The club is called Students for a Sensible Drug Policy; its members hope to provide a safe place for students to talk about the politics of drugs in the United States.
Matt Engelson, the club’s vice president, said, “This type of discussion is important because education is a very powerful tool. And if we can educate more people about the underlying problems inherent with the war on drugs, we can start to make a positive change in our society.
“Drug dealers don’t card children and don’t pay taxes. If we can provide a safe meeting place for students to discuss drug abuse and policy, then I feel we have done what we set out to do.”

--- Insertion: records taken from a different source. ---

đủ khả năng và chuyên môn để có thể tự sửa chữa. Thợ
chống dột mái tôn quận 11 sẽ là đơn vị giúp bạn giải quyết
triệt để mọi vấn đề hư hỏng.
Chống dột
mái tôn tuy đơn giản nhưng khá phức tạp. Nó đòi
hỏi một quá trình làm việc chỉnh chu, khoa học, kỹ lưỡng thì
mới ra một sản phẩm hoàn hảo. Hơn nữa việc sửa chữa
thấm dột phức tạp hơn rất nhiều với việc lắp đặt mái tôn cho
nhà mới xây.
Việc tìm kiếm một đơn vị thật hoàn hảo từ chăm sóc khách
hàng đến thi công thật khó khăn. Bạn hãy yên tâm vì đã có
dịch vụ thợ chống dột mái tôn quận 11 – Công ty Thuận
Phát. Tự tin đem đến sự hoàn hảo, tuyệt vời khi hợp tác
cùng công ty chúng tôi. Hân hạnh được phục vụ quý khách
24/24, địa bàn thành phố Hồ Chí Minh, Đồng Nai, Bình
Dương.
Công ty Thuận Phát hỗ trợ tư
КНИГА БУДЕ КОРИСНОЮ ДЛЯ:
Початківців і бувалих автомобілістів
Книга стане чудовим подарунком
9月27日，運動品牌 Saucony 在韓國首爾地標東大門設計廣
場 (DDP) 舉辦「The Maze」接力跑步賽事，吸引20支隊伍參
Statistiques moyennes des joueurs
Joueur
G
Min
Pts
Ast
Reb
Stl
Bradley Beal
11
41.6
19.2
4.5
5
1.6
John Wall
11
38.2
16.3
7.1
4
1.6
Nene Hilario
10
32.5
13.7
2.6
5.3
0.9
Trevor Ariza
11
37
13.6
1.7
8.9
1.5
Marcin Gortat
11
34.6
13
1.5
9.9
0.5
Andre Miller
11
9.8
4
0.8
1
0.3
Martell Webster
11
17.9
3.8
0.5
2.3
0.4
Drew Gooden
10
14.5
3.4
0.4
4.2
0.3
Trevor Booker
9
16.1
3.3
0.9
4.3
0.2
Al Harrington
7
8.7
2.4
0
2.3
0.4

Ongoing discussions about the war on drugs currently are under way, with many large organizations such as CNN, ABC, the Huffington Post, the New York Times, and others writing about it. Among the questions under consideration:
Is prohibition of marijuana and other drugs working?
Do we need to put more energy into other alternatives, such as regulating a drug like alcohol or rehabilitation for non-violent drug users?
Alex Pugh, a Chemeketa student, said, “I joined because I wanted to get more involved with school activities during the day. I’ve mainly been taking night and weekend classes, so I don’t see a lot of my fellow classmates around campus. I wanted to have a bigger relationship with Chemeketa as a whole.
“When I heard about the SSDP, it felt like the best way to connect to Chemeketa and the student body for me. It combines something I’m already passionate about and something I want to be more involved with.”
Ian Baber, a Salem resident, said that he joined because he believed that, “The war on drugs has failed, and our enforcement policies are doing more harm than good. And I also specifically support reasonable marijuana regulation.”
According to the bylaws of the club, “The first objective of the organization shall be to provide the Chemeketa Community College campus community and the Salem public with informative and educational information about current drug policy reform in the United States.
“The second objective of the organization shall be to work for a world in which drug policies are not motivated by political gain, by special interest, or by anything other than the ideals set forth in the Bill of Rights and the United States Constitution and to foster debate in favor of viable alternatives to existing drug policies, such as needle exchange programs, methadone treatment for heroin addicts, decriminalization, 911 Good Samaritan laws, and other harm-reduction measures.”